Kingdom of Prussia's highest order of merit

The Pour le Mérite (/de/; /fr/, lit. 'For Merit'), also informally known as the Blue Max (Blauer Max) after German WWI flying ace Max Immelmann, is an order of merit established in 1740 by King Frederick II of Prussia. Alongside the extinct Order of the Black Eagle, Order of the Red Eagle, and the House Order of Hohenzollern, the award was one of the Kingdom of Prussia's most significant, with the Pour le Mérite itself being the highest order of bravery for officers of all ranks, and the highest recognition of civilian accomplishment awarded by the Prussian Crown.

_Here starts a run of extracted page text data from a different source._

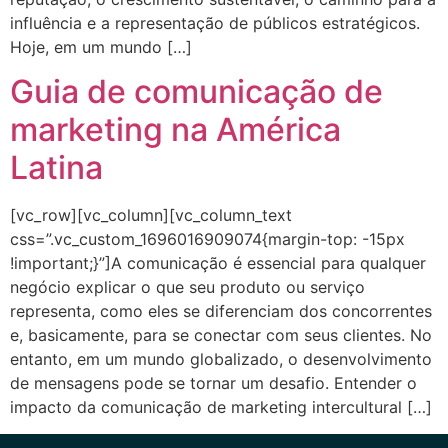
influência e a representação de públicos estratégicos.
Hoje, em um mundo […]
Guia de comunicação de
marketing na América
Latina
[vc_row][vc_column][vc_column_text
css=”.vc_custom_1696016909074{margin-top: -15px
!important;}”]A comunicação é essencial para qualquer
negócio explicar o que seu produto ou serviço
representa, como eles se diferenciam dos concorrentes
e, basicamente, para se conectar com seus clientes. No
entanto, em um mundo globalizado, o desenvolvimento
de mensagens pode se tornar um desafio. Entender o
impacto da comunicação de marketing intercultural […]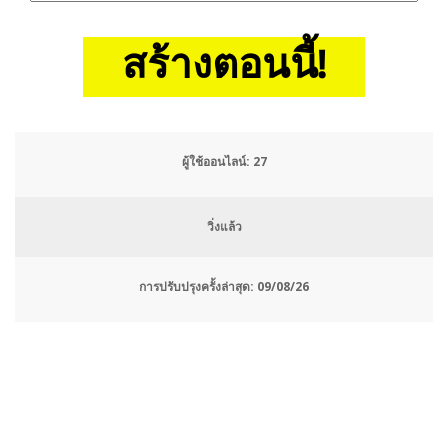
สร้างตอนนี้!
ผู้ใช้ออนไลน์:
29
วิ่งแล้ว
การปรับปรุงครั้งล่าสุด:
09/08/26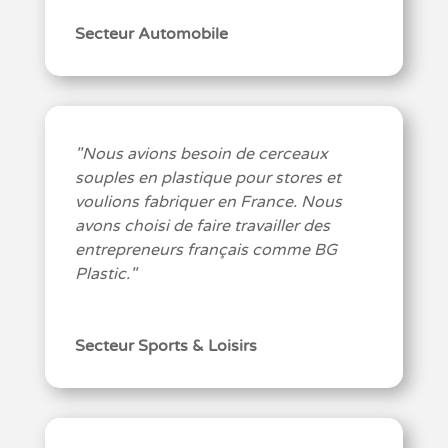
Secteur Automobile
"
Nous avions besoin de cerceaux
souples en plastique pour stores et
voulions fabriquer en France. Nous
avons choisi de faire travailler des
entrepreneurs français comme BG
Plastic.
"
Secteur Sports & Loisirs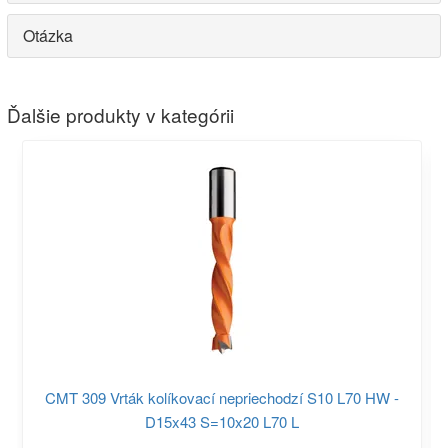
Otázka
Ďalšie produkty v kategórii
CMT 309 Vrták kolíkovací nepriechodzí S10 L70 HW -
D15x43 S=10x20 L70 L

Separated into two classes, each with their own designs, the Pour le Mérite was awarded as both a military and civil honour. While the military class has been extinct since the abolition of the German Monarchy, the civil honour continues to be awarded by the German state at the oversight of the Minister of State for Culture and discretion of the Federal President. The Pour le Mérite was awarded as a recognition of extraordinary personal achievement, rather than as a general marker of social status or a courtesy-honour, although certain restrictions of social class and military rank were applied. The order was secular, and membership endured for the remaining lifetime of the recipient, unless renounced or revoked.

New awards of the military class ceased with the end of the Prussian monarchy in November 1918. German author Ernst Jünger, who died in 1998, was the last living recipient of the military class award.

A civil class for merits in sciences, humanities, and arts was established in 1842 by King Frederick William IV. The civil class was revived as an independent organization in 1923 (Pour le Mérite für Wissenschaften und Künste). Instead of the King of Prussia, the President of Germany acted as head of the order. After the Second World War, the civil class was re-established in 1952. It is this manifestation of the Pour le Mérite that remains active. The Pour le Mérite is an order into which a person is admitted, like the United Kingdom's Order of the British Empire, and is not simply a medal or state decoration.

== Military class ==

The Pour le Mérite was founded in 1740 by King Frederick II of Prussia. It was named in French, which was the leading international language and the favoured language at Frederick's court. The French name was retained, despite the rising tide of nationalism and increasing hostility between the French and Germans during the 19th century, and indeed many of its recipients were honoured for acts performed in wars against France. The insignia of the military award was a blue-enameled Maltese Cross with golden eagles between the arms (which is based on the symbol of the Johanniter Order) and the Prussian royal cypher and the words Pour le Mérite ("For Merit" in French) written in gold letters on the body of the cross. The ribbon was black with edge stripes of silver-white. The order consisted of only one class, both civil and military, until 1810. Only a few civilians were honored: Pierre Louis Maupertuis (1747), Francesco Algarotti (1747) and Voltaire (1750).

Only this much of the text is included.